*EXERCISE PROMPT*
Give again the entries below exactly, beginning at the first line and ending at the line with "Windows, Maynard (55, 1931)".

*DATA FOR REVIEW*
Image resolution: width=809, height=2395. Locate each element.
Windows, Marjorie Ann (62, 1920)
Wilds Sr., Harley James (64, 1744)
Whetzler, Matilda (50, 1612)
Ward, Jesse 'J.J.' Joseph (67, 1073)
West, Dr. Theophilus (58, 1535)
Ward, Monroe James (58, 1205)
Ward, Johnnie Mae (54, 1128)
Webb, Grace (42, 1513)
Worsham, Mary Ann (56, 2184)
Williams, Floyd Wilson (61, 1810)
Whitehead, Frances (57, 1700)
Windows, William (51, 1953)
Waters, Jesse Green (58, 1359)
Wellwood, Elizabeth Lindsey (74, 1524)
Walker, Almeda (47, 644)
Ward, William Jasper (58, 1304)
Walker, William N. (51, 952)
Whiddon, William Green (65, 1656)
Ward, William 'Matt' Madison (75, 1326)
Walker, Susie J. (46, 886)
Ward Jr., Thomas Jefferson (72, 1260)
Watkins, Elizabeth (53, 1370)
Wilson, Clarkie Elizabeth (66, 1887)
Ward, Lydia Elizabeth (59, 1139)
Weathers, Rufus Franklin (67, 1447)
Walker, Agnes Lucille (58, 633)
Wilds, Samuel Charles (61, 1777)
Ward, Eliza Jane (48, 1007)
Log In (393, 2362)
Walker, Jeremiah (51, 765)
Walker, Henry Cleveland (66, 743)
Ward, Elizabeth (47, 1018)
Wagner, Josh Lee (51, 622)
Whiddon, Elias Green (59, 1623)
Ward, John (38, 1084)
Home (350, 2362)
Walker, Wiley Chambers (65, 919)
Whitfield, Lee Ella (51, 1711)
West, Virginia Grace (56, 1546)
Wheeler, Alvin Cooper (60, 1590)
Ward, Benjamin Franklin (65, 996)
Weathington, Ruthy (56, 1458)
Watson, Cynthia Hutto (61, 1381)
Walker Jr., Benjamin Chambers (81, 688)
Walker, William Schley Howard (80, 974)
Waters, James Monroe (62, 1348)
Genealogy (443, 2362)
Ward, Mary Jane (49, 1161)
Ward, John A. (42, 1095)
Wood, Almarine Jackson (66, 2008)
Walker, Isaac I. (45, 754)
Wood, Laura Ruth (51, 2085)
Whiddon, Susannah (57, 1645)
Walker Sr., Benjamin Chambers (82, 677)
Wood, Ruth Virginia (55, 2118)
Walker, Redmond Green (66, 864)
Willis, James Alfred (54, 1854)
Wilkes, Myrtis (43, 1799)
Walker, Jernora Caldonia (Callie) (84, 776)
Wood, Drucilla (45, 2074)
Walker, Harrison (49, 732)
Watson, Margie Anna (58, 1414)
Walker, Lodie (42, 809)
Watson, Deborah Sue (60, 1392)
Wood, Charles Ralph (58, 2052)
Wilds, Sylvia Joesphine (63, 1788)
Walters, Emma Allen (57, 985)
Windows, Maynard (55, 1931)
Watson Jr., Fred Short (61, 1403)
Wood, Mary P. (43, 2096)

*ANSWER TO THIS TASK*
Image resolution: width=809, height=2395. Locate each element.
Windows, Marjorie Ann (62, 1920)
Wilds Sr., Harley James (64, 1744)
Whetzler, Matilda (50, 1612)
Ward, Jesse 'J.J.' Joseph (67, 1073)
West, Dr. Theophilus (58, 1535)
Ward, Monroe James (58, 1205)
Ward, Johnnie Mae (54, 1128)
Webb, Grace (42, 1513)
Worsham, Mary Ann (56, 2184)
Williams, Floyd Wilson (61, 1810)
Whitehead, Frances (57, 1700)
Windows, William (51, 1953)
Waters, Jesse Green (58, 1359)
Wellwood, Elizabeth Lindsey (74, 1524)
Walker, Almeda (47, 644)
Ward, William Jasper (58, 1304)
Walker, William N. (51, 952)
Whiddon, William Green (65, 1656)
Ward, William 'Matt' Madison (75, 1326)
Walker, Susie J. (46, 886)
Ward Jr., Thomas Jefferson (72, 1260)
Watkins, Elizabeth (53, 1370)
Wilson, Clarkie Elizabeth (66, 1887)
Ward, Lydia Elizabeth (59, 1139)
Weathers, Rufus Franklin (67, 1447)
Walker, Agnes Lucille (58, 633)
Wilds, Samuel Charles (61, 1777)
Ward, Eliza Jane (48, 1007)
Log In (393, 2362)
Walker, Jeremiah (51, 765)
Walker, Henry Cleveland (66, 743)
Ward, Elizabeth (47, 1018)
Wagner, Josh Lee (51, 622)
Whiddon, Elias Green (59, 1623)
Ward, John (38, 1084)
Home (350, 2362)
Walker, Wiley Chambers (65, 919)
Whitfield, Lee Ella (51, 1711)
West, Virginia Grace (56, 1546)
Wheeler, Alvin Cooper (60, 1590)
Ward, Benjamin Franklin (65, 996)
Weathington, Ruthy (56, 1458)
Watson, Cynthia Hutto (61, 1381)
Walker Jr., Benjamin Chambers (81, 688)
Walker, William Schley Howard (80, 974)
Waters, James Monroe (62, 1348)
Genealogy (443, 2362)
Ward, Mary Jane (49, 1161)
Ward, John A. (42, 1095)
Wood, Almarine Jackson (66, 2008)
Walker, Isaac I. (45, 754)
Wood, Laura Ruth (51, 2085)
Whiddon, Susannah (57, 1645)
Walker Sr., Benjamin Chambers (82, 677)
Wood, Ruth Virginia (55, 2118)
Walker, Redmond Green (66, 864)
Willis, James Alfred (54, 1854)
Wilkes, Myrtis (43, 1799)
Walker, Jernora Caldonia (Callie) (84, 776)
Wood, Drucilla (45, 2074)
Walker, Harrison (49, 732)
Watson, Margie Anna (58, 1414)
Walker, Lodie (42, 809)
Watson, Deborah Sue (60, 1392)
Wood, Charles Ralph (58, 2052)
Wilds, Sylvia Joesphine (63, 1788)
Walters, Emma Allen (57, 985)
Windows, Maynard (55, 1931)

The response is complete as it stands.